Introduction: As one of the most serious environmental challenges of Iran during the recent decade, the phenomenon of fine dust has occurred due to improper and excessive ecologic use of rangeland ecosystems, drought, and mismanagement of water resources. Knowing this phenomenon and being aware of the required strategies to fight against it play an essential role in reducing the number of dust storms and the way fine dust's hotspots are established. On the other hand, the hotspots of fine dust have been created in large areas of Urmia Lake's saline lands due to the regression of the lake made by a decline in groundwater levels and reduced inflow of water into the lake exposing Western and Eastern Azerbaijan provinces to dust storms. Accordingly, some restoration projects (rangeland seeding) were carried out in 2014 in large areas of the lake to stabilize the soil of the hotspots' beds. Now, five years after the implementation of rangeland seeding projects, the question is whether or not the projects have exerted any positive effect on the structural and functional characteristics of the target habitats? In other words, how have the structural and functional characteristics of the habitats changed as a result of rangeland seeding operations? Have these changes had positive or negative effects on the ecosystem? Therefore, to answer these questions, this study was conducted in the Separghan region in Urmia as a pilot study area and a representative of saline habitats of the western shore of Urmia Lake. Located at 37° 45' 14"N and 45°14'19", the region was identified as one of the fine dust hotspots in 2014 and designated as a priority in terms of protective and conservation operations by competent authorities. It was also introduced as a reference and pilot study area so that the results of the study could be generalized to similar habitats. Therefore, rangeland seeding operations were carried out in the region at a large scale where livestock grazing was prohibited.

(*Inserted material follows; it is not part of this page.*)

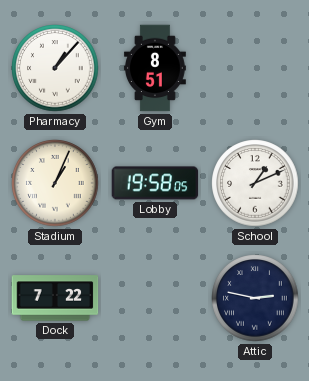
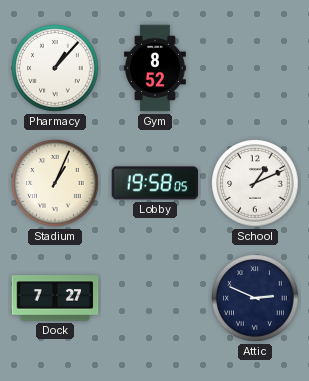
Gym: 8:51 -> 8:52
Dock: 7:22 -> 7:27
Attic: 2:47 -> 2:49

Material and Methods: 24 transects were established in three ecological areas to measure the structural and functional characteristics of the habitats. Moreover, the number, length, and width of ecological patches, the percentage of patches' lengths, and the landscape organization index were calculated for each area by establishing linear transects in each ecological unit. Finally, eleven indices regarding the soil's surface that are clearly associated with the soil's level of stability, permeability, and nutrient cycle were valued and categorized for each patch and inter- patch space within the five measured areas using the LFA guidelines.

Results: the study's results indicated that the indices' mean varied along the salinity gradient, being significantly different in various ecological areas. The highest value of the landscape organization index (0.32) belonged to the first area (further away from the salinity hotspot), and the lowest values of the index (0.10 and 0.06) belonged to the second and third areas (closer to the salinity hotspot), respectively. The average values of the stability index were 44.40, 37.01, and 20.70 in different ecological zones, respectively. Furthermore, the highest values for permeability were found in the first and second zones as 21.50 and 24.90, respectively, and the lowest index's value (13.20) belonged to the third zone. Finally, the values of the nutrient cycle were 11.19, 11.80, and 7.90 in the first, second, and third ecological zones, respectively.

Discussions and Conclusion: it could generally be argued that the values of structural and functional indices decrease along the salinity gradient. Therefore, the success of rangeland seeding operations would decrease as we get closer to the salinity hotspot. In other words, rangeland seeding operations have failed to realize the goals set for the first step of its executive operation to increase vegetation and reduce inter-patch spaces in areas close to the lake. Viewed from another perspective, it can be concluded that seeding the rangeland with Nitraria schoberi species was hardly successful and failed to achieve its expected results in terms of controlling the fine dust several years after the implementation of the project. Therefore, preserving the area and less manipulating the soil's surface is recommended when rangeland seeding is conducted in such habitats. If prevented from being grazed, indigenous vegetation could be regenerated through the seed bank and thus help prevent soil surface from wind erosion. The results of this study can help seed the rangelands prioritized for being protected against the advancement of saline dust hotspots. The areas prioritized in terms of protection and maintenance of their current situation are those with high structural and functional indices values. Areas where the inter-patch space is large and the landscape organization index is very low compared to other places can also be prioritized for restoring projects.